I hope you are able to access the whole article, but here are a few snippets that particularly grabbed me:

• “The International Institute of Refrigeration estimates that, globally, 1.6 billion tons of food are wasted every year, and that thirty per cent of this could be saved by refrigeration—a lost harvest of sufficient abundance to feed nine hundred and fifty million people annually. In a country like Rwanda, where fewer than one in five infants and toddlers eat what the World Health Organization classifies as the minimum acceptable diet, such wastage is a matter of life and death.” (And the whole first part of the article gives a detailed portrait of what everyday life involves for small-scale farmers and fishers who eke out a livelihood in the food-supply chain that has essentially no refrigeration.)

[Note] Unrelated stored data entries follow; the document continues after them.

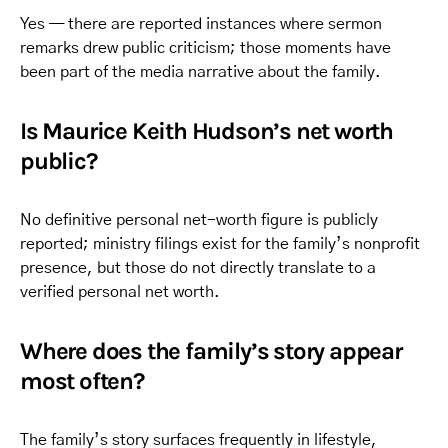
Yes — there are reported instances where sermon
remarks drew public criticism; those moments have
been part of the media narrative about the family.
Is Maurice Keith Hudson’s net worth
public?
No definitive personal net-worth figure is publicly
reported; ministry filings exist for the family’s nonprofit
presence, but those do not directly translate to a
verified personal net worth.
Where does the family’s story appear
most often?
The family’s story surfaces frequently in lifestyle,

• “In Kigali, I met the world’s first professor of cold economy, Toby Peters, from the University of Birmingham, who has spent much of the past three years working to launch aces. When I told him about my journeys alongside Rwanda’s slowly broiling milk, fish, meat, and vegetables, he defined the problem in systemic terms. ‘There is no cold chain in Rwanda,’ he said. ‘It just doesn’t exist.”

• “In the developed world, the domestic refrigerator is only the final link in the ‘cold chain’ — a series of thermally controlled spaces through which your food moves from farm to table. The cold chain is the invisible backbone of our food system, a perpetual mechanical winter that we have built for our food to live in. Artificial refrigeration was introduced in the United States in the second half of the nineteenth century, but the term ‘cold chain’ gained currency only in the late nineteen-forties, when European bureaucrats rebuilding a continent shattered by war studied and copied American methods.”

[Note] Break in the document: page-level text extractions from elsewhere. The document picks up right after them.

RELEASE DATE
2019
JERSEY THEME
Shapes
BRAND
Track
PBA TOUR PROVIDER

• “Cold chains present a double bind; both their absence and their presence have huge ecological costs. The U.N. Food and Agriculture Organization estimates that if global food waste were a country its greenhouse-gas emissions would be the third largest in the world, right behind China and the U.S. On the other hand, the chemical refrigerants and the fossil-fuel energy used to produce cooling already account for more than seven per cent of global emissions — just one per cent less than food loss. As countries like Rwanda refrigerate, those emissions are increasing rapidly. Toby Peters, the aces co-founder, has done the calculations and arrived at a terrifying conclusion: if every country were to have a cold chain similar to the ones the developed world relies on, these emissions would increase fivefold. Seen from that perspective, helping Rwanda develop an energy-efficient cold chain looks less like altruistic development aid and more like enlightened self-interest.”

• “In development literature, much has been made of Africa’s ability to ‘leapfrog’ richer countries. In Rwanda, a country in which a national network of telephone cables was never laid, cell phones became central to daily life far more quickly than in the U.S. The same is true for mobile banking and electronic payments. The hope, then, is that Rwanda and its neighbors can do something similar with refrigeration, bypassing inefficient and polluting technologies in favor of more sustainable solutions and leading the way for supposedly developed countries.”

• “Not only is the way food is refrigerated in the developed world not sustainable; the resulting supply chain isn’t even particularly resilient, as the sight of empty supermarket shelves during the past couple of years has revealed. Meanwhile, the food losses that plague the developing world occur at almost the same rate in the developed world. In the United States, where maintaining the cold chain is the domain of private enterprise, between thirty and forty per cent of the country’s food supply goes to waste in supermarkets, at restaurants, and at home. Leapfrogging in refrigeration will require more than adopting new technology; the cold chain needs to be reinvented from the ground up.”

• “Meanwhile, in Rwanda, as Alice Mukamugema, an analyst at the country’s Ministry of Agriculture, pointed out to me, consumers believe that refrigerated food isn’t fresh. (Americans in the early twentieth century expressed similar fears.) ‘Traders who sell the rejects from the National Agricultural Export Development Board packhouse on the local market even have to put them in the sun for a while, so that they don’t feel cold,’ she said.”